Hingga ia rasa cukup seru dan keterusan. Akhirnya ia mulai berburu alat pancing hingga saat ini. Kini beberapa koleksian alat pancing dimiliki. Dari alat piranti mancing grillnya atau alat gulung dan rod atau stiknya.
Ia berburu alat pancing hingga keluar negeri. Harganya bervarisi dari ratusam ribu hingga puluhan juta dimilikinya. Masing-masing punya kelebihan dan target ikan apa yang akan dipancing.
"Semakin mahal semakin mampu menembus kedalaman laut dan menghasilkan ikan yang monster," tutur Alumni SMA Kristen Makassar Jl Gunung Batu Putih ini.
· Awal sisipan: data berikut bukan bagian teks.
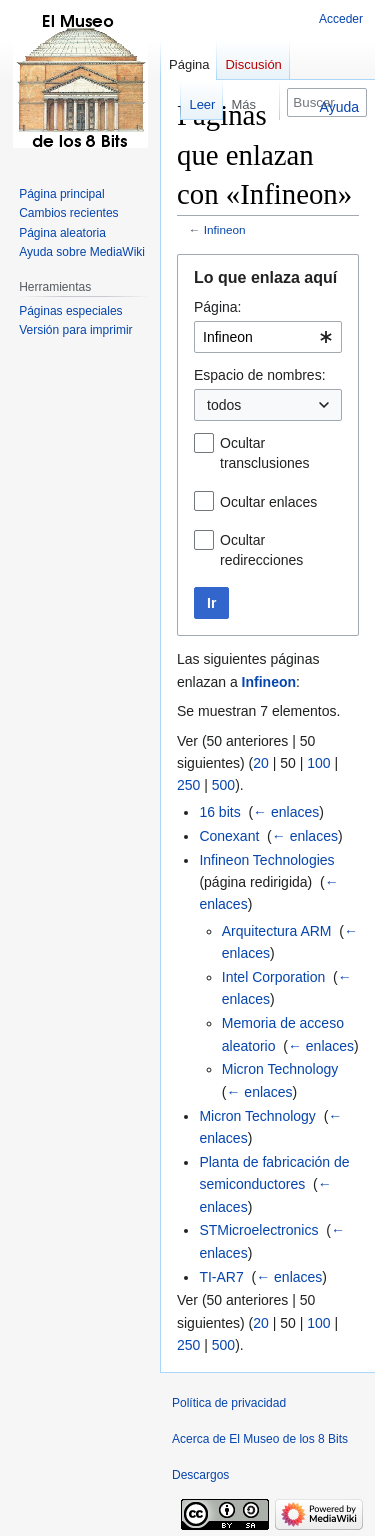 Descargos (200, 1475)
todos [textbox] (224, 405)
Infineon (225, 229)
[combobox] (268, 337)
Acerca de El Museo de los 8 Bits (260, 1439)
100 (318, 763)
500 (223, 785)
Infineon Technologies (266, 860)
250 (188, 785)
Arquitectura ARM (277, 931)
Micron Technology (280, 1069)
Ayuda (339, 107)
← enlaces (286, 812)
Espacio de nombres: (260, 375)
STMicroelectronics (258, 1230)
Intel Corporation (274, 977)
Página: (217, 307)
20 (261, 763)
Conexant (229, 836)
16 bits (219, 812)
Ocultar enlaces (268, 502)
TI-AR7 (221, 1277)
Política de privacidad (229, 1403) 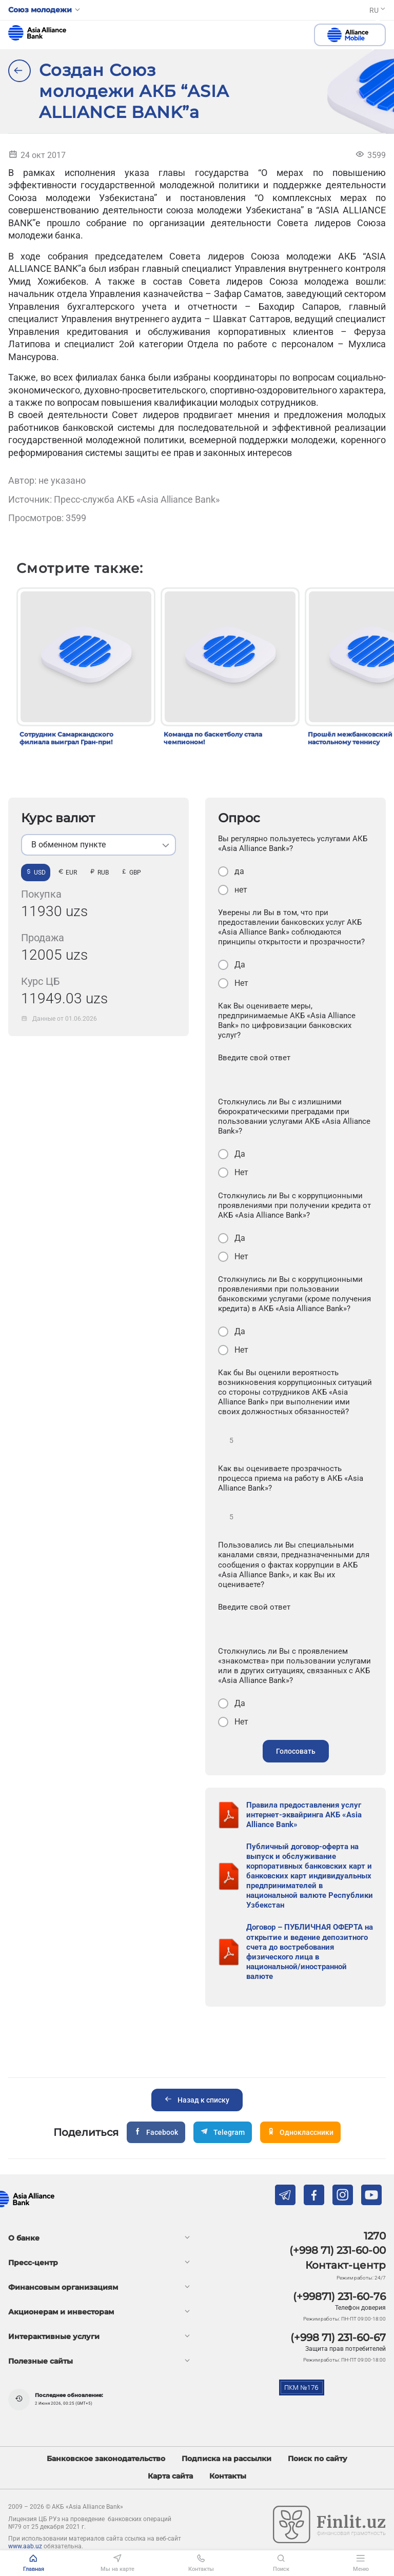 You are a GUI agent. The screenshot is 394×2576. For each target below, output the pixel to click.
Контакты (227, 2476)
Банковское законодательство (106, 2458)
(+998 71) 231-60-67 (338, 2337)
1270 (375, 2236)
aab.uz (37, 33)
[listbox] (98, 845)
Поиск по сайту (317, 2458)
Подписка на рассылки (226, 2458)
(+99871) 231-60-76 (339, 2296)
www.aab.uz (25, 2546)
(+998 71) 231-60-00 (337, 2250)
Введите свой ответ (254, 1057)
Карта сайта (170, 2476)
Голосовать (296, 1751) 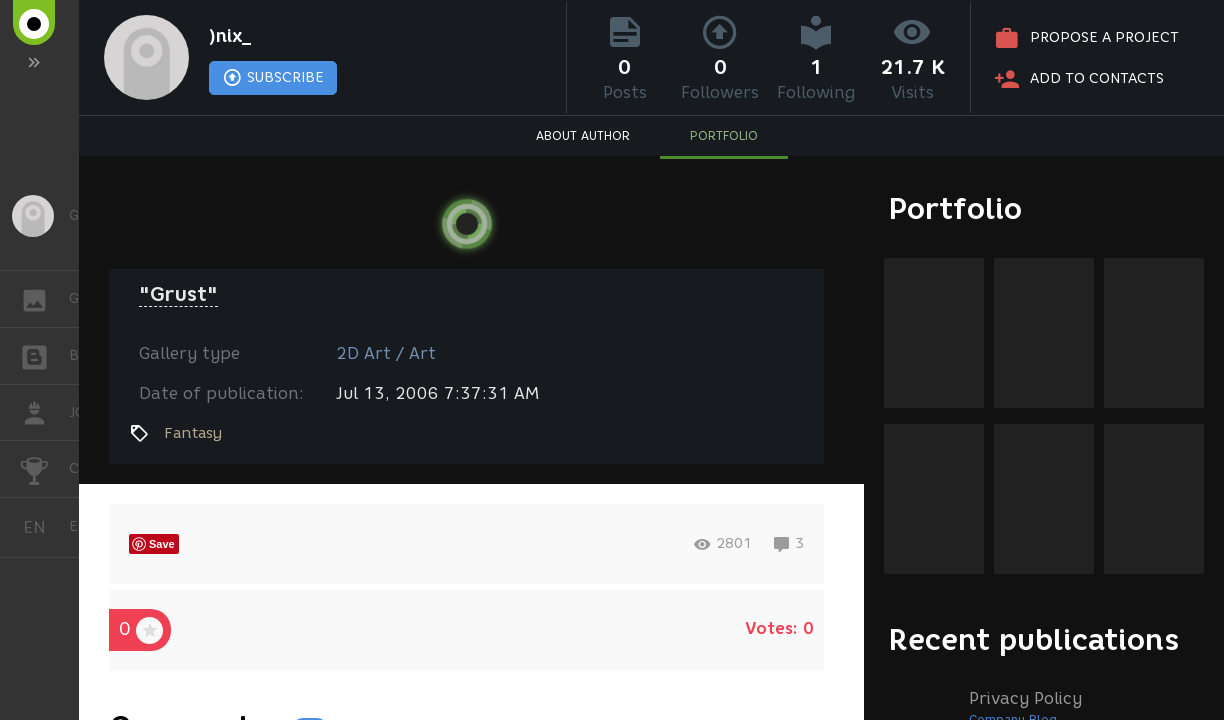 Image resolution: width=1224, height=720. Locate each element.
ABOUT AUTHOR (583, 135)
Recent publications (1034, 639)
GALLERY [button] (44, 299)
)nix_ (230, 36)
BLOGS (44, 354)
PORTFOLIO (724, 135)
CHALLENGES (44, 467)
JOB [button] (44, 413)
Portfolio (955, 208)
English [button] (42, 527)
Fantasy (193, 433)
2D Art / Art (386, 353) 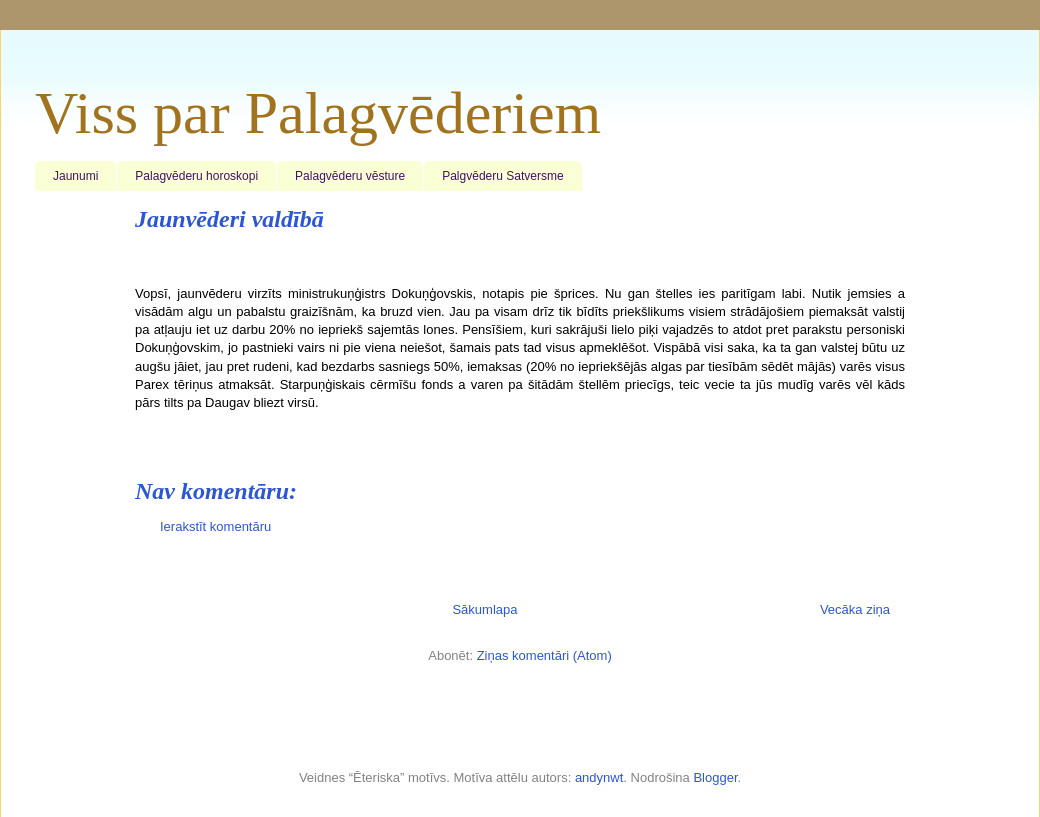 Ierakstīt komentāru (215, 526)
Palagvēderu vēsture (350, 176)
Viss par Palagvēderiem (318, 113)
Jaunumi (75, 176)
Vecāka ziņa (855, 609)
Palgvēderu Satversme (502, 176)
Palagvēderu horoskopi (196, 176)
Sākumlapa (484, 609)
Perjuangan untuk belajar mancing tidak murah. Ia tentunya harus menyisipkan gaji untuk itu. Mulai dari membeli alat hingga biaya yang dipakai ke laut untuk memancing.
Kebiasaan ini pun sudah menjadi agenda wajib. Bahkan membangun hubungan dengan mitra bisnis di lokasi memancing dirasakan tepat.
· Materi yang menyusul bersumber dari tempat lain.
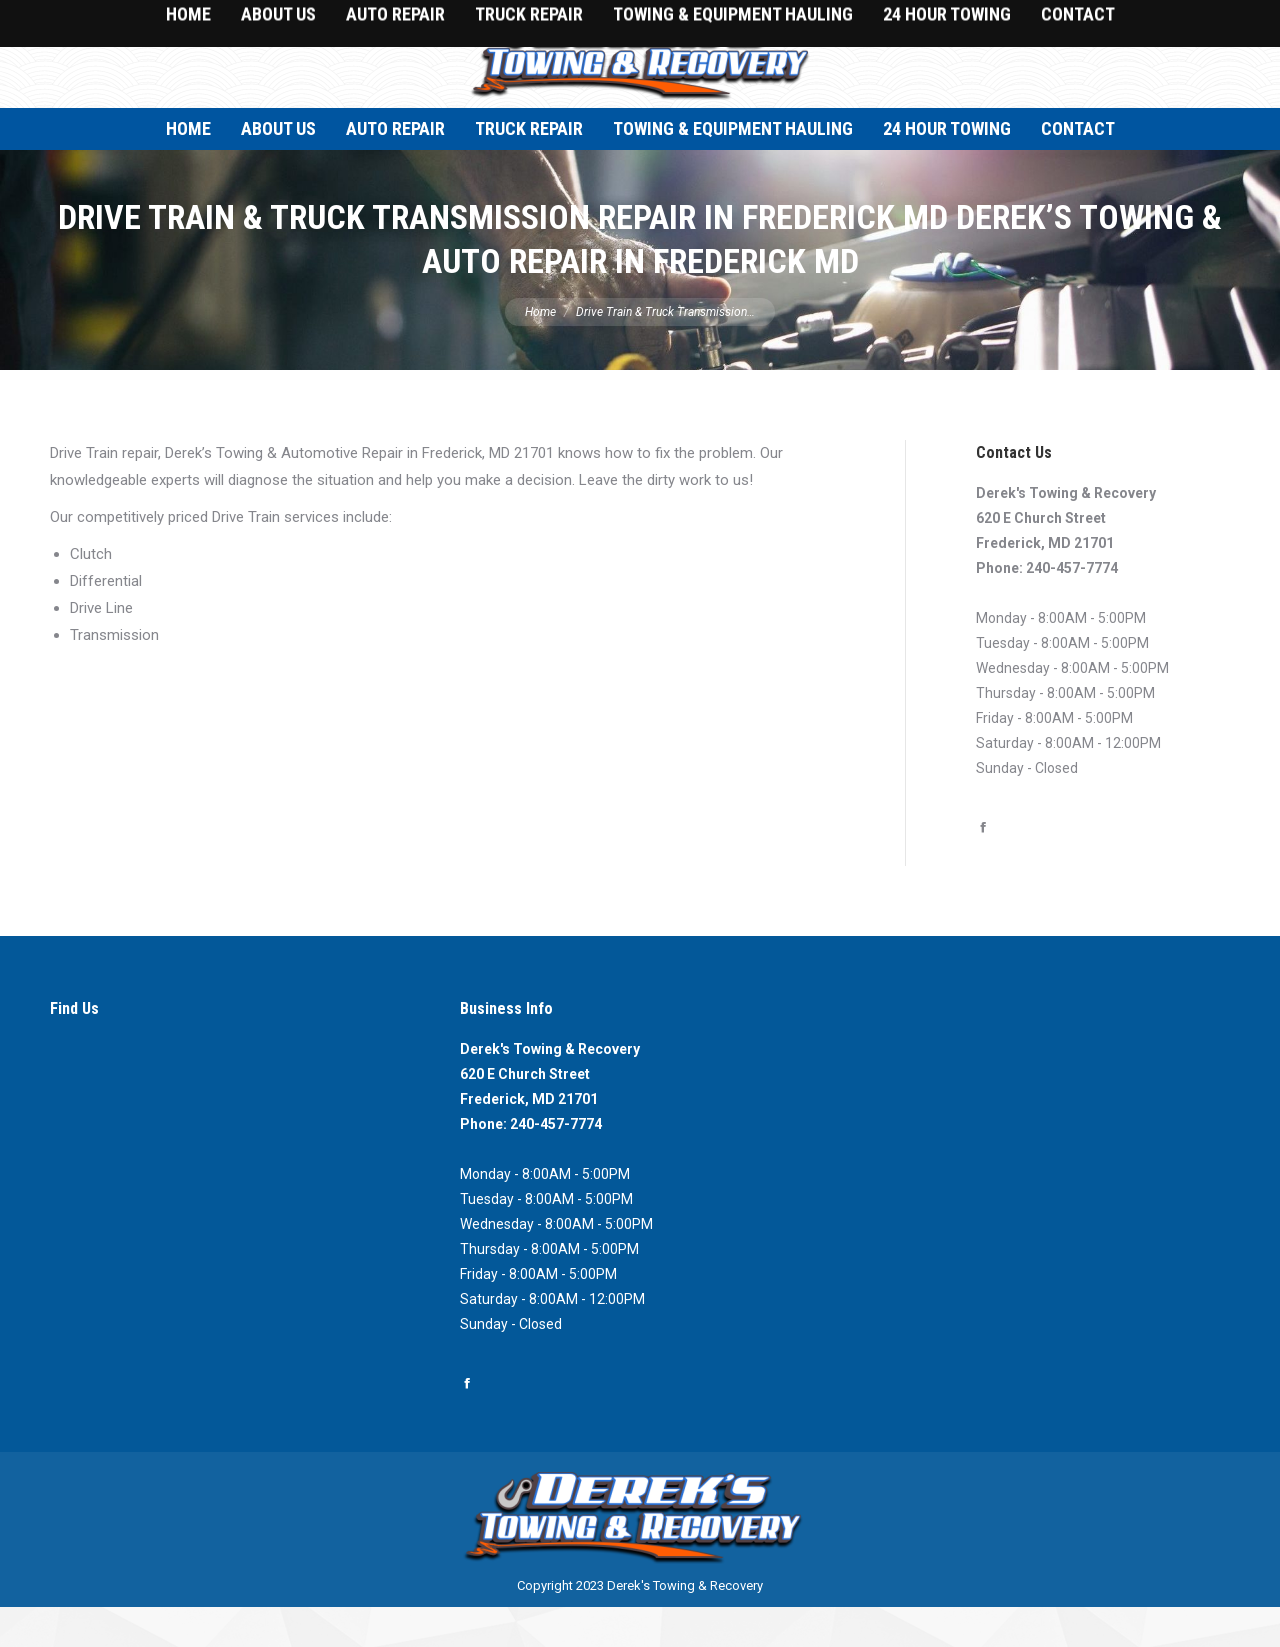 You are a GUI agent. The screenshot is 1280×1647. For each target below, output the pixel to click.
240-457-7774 (1072, 608)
Durasi waktunya cukup lama. Sekali main menghabiskan beberapa jam. Berbeda jika bertemu formal. Paling lama hanya satu jam.
''Jadi kalau mau dihitung-hitung, lebih efektif dan efisien itu saat main mancing sambil cerita-cerita bisnis,'' ungkap lelaki kelahiran Makassar, 03 Mei 1972 ini.
Apalagi jika ada turnamen mancing dan ada hadiahnya. Benny mengaku namanya seringkali muncul sebagai pemenang. Namun ia kadang bersama timnya atau grup.
Jika menang ada kenang-kenangan bisa dibawa pulang. Tak hanya ikan, tetapi medali, memori, dan pengalaman.
Ditanya soal tantangan terbesar saat memancing. Bukan soal teknik, akan tetapi saat harus melewati badai dan ombak saat menyasar pulau terluar.